Segment Start: Information provided
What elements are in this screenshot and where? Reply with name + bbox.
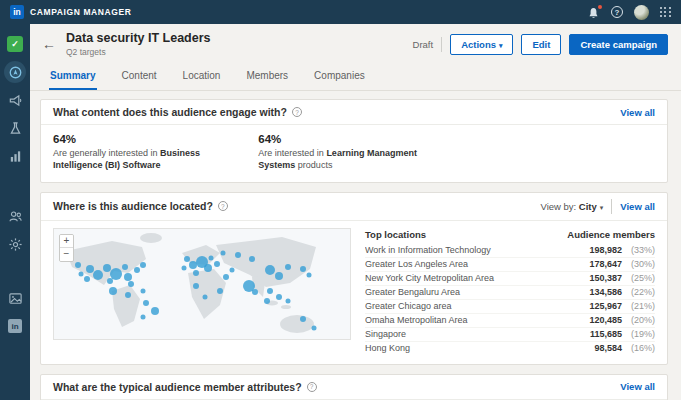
stat-item: 64% Are interested in Learning Managment… bbox=[258, 133, 449, 171]
people-icon bbox=[8, 209, 23, 224]
sidebar-item-advertise[interactable] bbox=[4, 89, 26, 111]
sidebar-item-settings[interactable] bbox=[4, 233, 26, 255]
map-bubble bbox=[78, 271, 83, 276]
linkedin-logo-icon[interactable]: in bbox=[10, 5, 24, 19]
notifications-bell-icon[interactable] bbox=[587, 6, 600, 19]
create-campaign-button[interactable]: Create campaign bbox=[569, 34, 668, 55]
info-icon[interactable]: ? bbox=[292, 107, 302, 117]
view-all-link[interactable]: View all bbox=[620, 107, 655, 118]
map-bubble bbox=[252, 289, 258, 295]
divider bbox=[611, 199, 612, 214]
map-bubble bbox=[267, 288, 273, 294]
table-row[interactable]: Greater Los Angeles Area 178,647 (30%) bbox=[365, 257, 655, 271]
sidebar-item-audiences[interactable] bbox=[4, 205, 26, 227]
stat-percentage: 64% bbox=[258, 133, 449, 145]
stat-description: Are generally interested in Business Int… bbox=[53, 148, 244, 171]
column-header-locations: Top locations bbox=[365, 229, 426, 240]
table-row[interactable]: New York City Metropolitan Area 150,387 … bbox=[365, 271, 655, 285]
zoom-in-button[interactable]: + bbox=[60, 235, 73, 248]
sidebar-item-account[interactable]: ✓ bbox=[4, 33, 26, 55]
tab-content[interactable]: Content bbox=[121, 66, 158, 90]
table-row[interactable]: Greater Chicago area 125,967 (21%) bbox=[365, 299, 655, 313]
map-bubble bbox=[229, 268, 234, 273]
map-bubble bbox=[107, 278, 113, 284]
map-bubble bbox=[93, 270, 103, 280]
info-icon[interactable]: ? bbox=[307, 382, 317, 392]
table-row[interactable]: Work in Information Technology 198,982 (… bbox=[365, 244, 655, 257]
back-arrow-icon[interactable]: ← bbox=[42, 37, 56, 51]
map-bubble bbox=[84, 276, 90, 282]
brand-title: CAMPAIGN MANAGER bbox=[30, 7, 132, 17]
map-bubble bbox=[151, 307, 159, 315]
tab-summary[interactable]: Summary bbox=[49, 66, 97, 90]
divider bbox=[441, 37, 442, 52]
map-bubble bbox=[264, 298, 270, 304]
map-bubble bbox=[208, 256, 213, 261]
sidebar-item-linkedin[interactable]: in bbox=[4, 315, 26, 337]
map-bubble bbox=[204, 264, 212, 272]
linkedin-in-icon: in bbox=[8, 319, 22, 333]
card-title: What are the typical audience member att… bbox=[53, 381, 302, 393]
map-bubble bbox=[217, 288, 223, 294]
table-row[interactable]: Hong Kong 98,584 (16%) bbox=[365, 341, 655, 355]
map-bubble bbox=[306, 272, 311, 277]
view-by-dropdown[interactable]: View by: City▾ bbox=[540, 201, 603, 212]
map-zoom-controls: + − bbox=[59, 234, 74, 262]
status-badge: Draft bbox=[413, 39, 434, 50]
map-bubble bbox=[109, 287, 117, 295]
sidebar-item-test[interactable] bbox=[4, 117, 26, 139]
sidebar-item-plan[interactable] bbox=[4, 61, 26, 83]
sidebar-item-assets[interactable] bbox=[4, 287, 26, 309]
chevron-down-icon: ▾ bbox=[600, 204, 604, 211]
card-title: What content does this audience engage w… bbox=[53, 106, 287, 118]
map-bubble bbox=[312, 325, 317, 330]
map-bubble bbox=[193, 283, 199, 289]
map-bubble bbox=[140, 262, 146, 268]
tab-location[interactable]: Location bbox=[182, 66, 222, 90]
map-bubble bbox=[75, 262, 81, 268]
map-bubble bbox=[140, 314, 145, 319]
user-avatar[interactable] bbox=[634, 5, 649, 20]
account-check-icon: ✓ bbox=[7, 36, 23, 52]
tab-members[interactable]: Members bbox=[245, 66, 289, 90]
map-bubble bbox=[275, 272, 283, 280]
map-bubble bbox=[128, 281, 134, 287]
map-bubble bbox=[140, 289, 145, 294]
edit-button[interactable]: Edit bbox=[521, 34, 561, 55]
page-title: Data security IT Leaders bbox=[66, 31, 211, 46]
info-icon[interactable]: ? bbox=[218, 201, 228, 211]
zoom-out-button[interactable]: − bbox=[60, 248, 73, 261]
world-map[interactable]: + − bbox=[53, 228, 351, 340]
table-row[interactable]: Omaha Metropolitan Area 120,485 (20%) bbox=[365, 313, 655, 327]
map-bubble bbox=[300, 316, 306, 322]
media-icon bbox=[8, 291, 23, 306]
card-title: Where is this audience located? bbox=[53, 200, 213, 212]
sidebar-item-analytics[interactable] bbox=[4, 145, 26, 167]
map-bubble bbox=[265, 265, 275, 275]
apps-grid-icon[interactable] bbox=[660, 7, 671, 18]
top-navbar: in CAMPAIGN MANAGER ? bbox=[0, 0, 681, 24]
view-all-link[interactable]: View all bbox=[620, 381, 655, 392]
map-bubble bbox=[276, 294, 282, 300]
map-bubble bbox=[134, 267, 140, 273]
left-sidebar: ✓ bbox=[0, 24, 30, 400]
map-bubble bbox=[223, 274, 229, 280]
gear-icon bbox=[8, 237, 23, 252]
flask-icon bbox=[8, 121, 23, 136]
actions-button[interactable]: Actions▾ bbox=[450, 34, 513, 55]
stat-item: 64% Are generally interested in Business… bbox=[53, 133, 244, 171]
help-icon[interactable]: ? bbox=[611, 6, 623, 18]
map-bubble bbox=[122, 264, 128, 270]
attributes-card: What are the typical audience member att… bbox=[40, 374, 668, 400]
page-subtitle: Q2 targets bbox=[66, 47, 211, 57]
map-bubble bbox=[285, 264, 291, 270]
map-bubble bbox=[220, 250, 225, 255]
view-all-link[interactable]: View all bbox=[620, 201, 655, 212]
map-bubble bbox=[193, 270, 199, 276]
table-row[interactable]: Greater Bengaluru Area 134,586 (22%) bbox=[365, 285, 655, 299]
bar-chart-icon bbox=[8, 149, 23, 164]
table-row[interactable]: Singapore 115,685 (19%) bbox=[365, 327, 655, 341]
tab-companies[interactable]: Companies bbox=[313, 66, 366, 90]
content-area: What content does this audience engage w… bbox=[30, 91, 681, 400]
map-bubble bbox=[202, 294, 207, 299]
Segment End: Information provided
Work order:
Everything in the data except the pictures should be restated word for word.

Exercise result:
What elements are in this screenshot and where? Reply with name + bbox.
stat-item: 64% Are interested in Learning Managment… bbox=[258, 133, 449, 171]
people-icon bbox=[8, 209, 23, 224]
sidebar-item-advertise[interactable] bbox=[4, 89, 26, 111]
sidebar-item-settings[interactable] bbox=[4, 233, 26, 255]
map-bubble bbox=[78, 271, 83, 276]
linkedin-logo-icon[interactable]: in bbox=[10, 5, 24, 19]
notifications-bell-icon[interactable] bbox=[587, 6, 600, 19]
create-campaign-button[interactable]: Create campaign bbox=[569, 34, 668, 55]
info-icon[interactable]: ? bbox=[292, 107, 302, 117]
view-all-link[interactable]: View all bbox=[620, 107, 655, 118]
map-bubble bbox=[252, 289, 258, 295]
divider bbox=[611, 199, 612, 214]
map-bubble bbox=[267, 288, 273, 294]
table-row[interactable]: Greater Los Angeles Area 178,647 (30%) bbox=[365, 257, 655, 271]
sidebar-item-audiences[interactable] bbox=[4, 205, 26, 227]
stat-percentage: 64% bbox=[258, 133, 449, 145]
stat-description: Are generally interested in Business Int… bbox=[53, 148, 244, 171]
column-header-locations: Top locations bbox=[365, 229, 426, 240]
table-row[interactable]: New York City Metropolitan Area 150,387 … bbox=[365, 271, 655, 285]
zoom-in-button[interactable]: + bbox=[60, 235, 73, 248]
sidebar-item-account[interactable]: ✓ bbox=[4, 33, 26, 55]
tab-content[interactable]: Content bbox=[121, 66, 158, 90]
table-row[interactable]: Greater Chicago area 125,967 (21%) bbox=[365, 299, 655, 313]
map-bubble bbox=[229, 268, 234, 273]
map-bubble bbox=[107, 278, 113, 284]
map-bubble bbox=[93, 270, 103, 280]
info-icon[interactable]: ? bbox=[307, 382, 317, 392]
table-row[interactable]: Work in Information Technology 198,982 (… bbox=[365, 244, 655, 257]
back-arrow-icon[interactable]: ← bbox=[42, 37, 56, 51]
map-bubble bbox=[84, 276, 90, 282]
brand-title: CAMPAIGN MANAGER bbox=[30, 7, 132, 17]
map-bubble bbox=[151, 307, 159, 315]
tab-summary[interactable]: Summary bbox=[49, 66, 97, 90]
divider bbox=[441, 37, 442, 52]
map-bubble bbox=[264, 298, 270, 304]
map-bubble bbox=[208, 256, 213, 261]
sidebar-item-linkedin[interactable]: in bbox=[4, 315, 26, 337]
map-bubble bbox=[204, 264, 212, 272]
linkedin-in-icon: in bbox=[8, 319, 22, 333]
card-title: What are the typical audience member att… bbox=[53, 381, 302, 393]
map-bubble bbox=[217, 288, 223, 294]
table-row[interactable]: Hong Kong 98,584 (16%) bbox=[365, 341, 655, 355]
map-bubble bbox=[306, 272, 311, 277]
view-by-dropdown[interactable]: View by: City▾ bbox=[540, 201, 603, 212]
map-zoom-controls: + − bbox=[59, 234, 74, 262]
status-badge: Draft bbox=[413, 39, 434, 50]
map-bubble bbox=[109, 287, 117, 295]
sidebar-item-test[interactable] bbox=[4, 117, 26, 139]
sidebar-item-plan[interactable] bbox=[4, 61, 26, 83]
sidebar-item-assets[interactable] bbox=[4, 287, 26, 309]
chevron-down-icon: ▾ bbox=[600, 204, 604, 211]
card-title: What content does this audience engage w… bbox=[53, 106, 287, 118]
map-bubble bbox=[312, 325, 317, 330]
map-bubble bbox=[193, 283, 199, 289]
map-bubble bbox=[140, 262, 146, 268]
tab-location[interactable]: Location bbox=[182, 66, 222, 90]
map-bubble bbox=[75, 262, 81, 268]
map-bubble bbox=[140, 314, 145, 319]
user-avatar[interactable] bbox=[634, 5, 649, 20]
account-check-icon: ✓ bbox=[7, 36, 23, 52]
tab-members[interactable]: Members bbox=[245, 66, 289, 90]
map-bubble bbox=[275, 272, 283, 280]
map-bubble bbox=[128, 281, 134, 287]
map-bubble bbox=[140, 289, 145, 294]
edit-button[interactable]: Edit bbox=[521, 34, 561, 55]
page-title: Data security IT Leaders bbox=[66, 31, 211, 46]
info-icon[interactable]: ? bbox=[218, 201, 228, 211]
zoom-out-button[interactable]: − bbox=[60, 248, 73, 261]
world-map[interactable]: + − bbox=[53, 228, 351, 340]
table-row[interactable]: Omaha Metropolitan Area 120,485 (20%) bbox=[365, 313, 655, 327]
map-bubble bbox=[300, 316, 306, 322]
media-icon bbox=[8, 291, 23, 306]
card-title: Where is this audience located? bbox=[53, 200, 213, 212]
sidebar-item-analytics[interactable] bbox=[4, 145, 26, 167]
map-bubble bbox=[265, 265, 275, 275]
apps-grid-icon[interactable] bbox=[660, 7, 671, 18]
top-navbar: in CAMPAIGN MANAGER ? bbox=[0, 0, 681, 24]
view-all-link[interactable]: View all bbox=[620, 381, 655, 392]
map-bubble bbox=[276, 294, 282, 300]
map-bubble bbox=[134, 267, 140, 273]
left-sidebar: ✓ bbox=[0, 24, 30, 400]
map-bubble bbox=[223, 274, 229, 280]
gear-icon bbox=[8, 237, 23, 252]
flask-icon bbox=[8, 121, 23, 136]
actions-button[interactable]: Actions▾ bbox=[450, 34, 513, 55]
stat-item: 64% Are generally interested in Business… bbox=[53, 133, 244, 171]
help-icon[interactable]: ? bbox=[611, 6, 623, 18]
map-bubble bbox=[122, 264, 128, 270]
attributes-card: What are the typical audience member att… bbox=[40, 374, 668, 400]
page-subtitle: Q2 targets bbox=[66, 47, 211, 57]
map-bubble bbox=[285, 264, 291, 270]
map-bubble bbox=[220, 250, 225, 255]
view-all-link[interactable]: View all bbox=[620, 201, 655, 212]
map-bubble bbox=[193, 270, 199, 276]
table-row[interactable]: Greater Bengaluru Area 134,586 (22%) bbox=[365, 285, 655, 299]
bar-chart-icon bbox=[8, 149, 23, 164]
table-row[interactable]: Singapore 115,685 (19%) bbox=[365, 327, 655, 341]
tab-companies[interactable]: Companies bbox=[313, 66, 366, 90]
content-area: What content does this audience engage w… bbox=[30, 91, 681, 400]
map-bubble bbox=[202, 294, 207, 299]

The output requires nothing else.